“Mother Barbette is making fig jam and Nannette has given me some croissants. Jean and I will take a little bowl of the jam with us and we will have a picnic in the woods!”

Marie Josephine announced this from the foot of the wide granite steps leading to the terrace at Les Vignes. Hortense sat under a wide-spreading oak tree at the right of the steps. She was doing a piece of tapestry for a fire screen, weaving the glowing colors, crimson, orange, and blue, in and out, and every now and then holding her work in front of her, surveying it critically.

“You are such a baby, Marie Josephine, thinking always of silly plays with that infant, Jean. Why do you not bring your embroidery and sit here with Cécile and me under the tree. You promised maman that you would finish the shawl of Great-aunt Hortense so that she could have it when the cold days come. Her house at Saint Germain is so chilly!” Hortense shook out her silks as she spoke, holding them so that the sunlight flickered through them.

“Bother Great-aunt Hortense! She always fusses and frets about something and maman is so in awe of her. We treat her as though she were the queen. I hate sewing when the sun shines like this. I don’t like it any time. I tried to embroider one rainy day when Jean and I listened to one of Dian’s stories in Mother Barbette’s cottage but I could only think of the story!”

Cécile du Monde, who came walking slowly along a garden path, laughed at Marie Josephine’s last words, but Hortense frowned.

“You are too old to be so silly. You’ll be thirteen in November. We may have to stay here at Les Vignes for a year or even longer before we can go back to Paris. I should think you would want to begin to learn to be a young lady, Marie Josephine!”

“Name of a name, Hortense, do not preach so much!” Marie Josephine returned crossly, but smiled the next moment at her cousin’s horrified expression.

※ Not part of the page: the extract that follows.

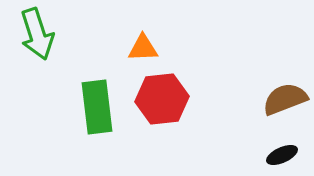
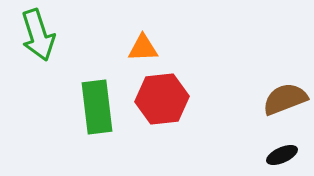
green arrow: moved 1 px right, 1 px down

“That is dreadful. You are talking like a peasant. It is because you go so much to Mother Barbette’s cottage. She is a good woman but it will not do for you to pick up expressions of the people!” Hortense frowned again and turning to Cécile, who came and stood at the back of her chair, she said to her: “I wish that Le Pont had some authority over Marie Josephine. She has none at all!”

“Bother!” put in Marie Josephine. “Come, Flambeau!” she called as the dog bounded toward her up the terrace steps. She patted his head while she looked across at her cousin.

“You are not really a prig, Hortense, but you do sound like one sometimes. None of us are as nice as Mother Barbette and we never can be—none of us, except Lisle,” she said.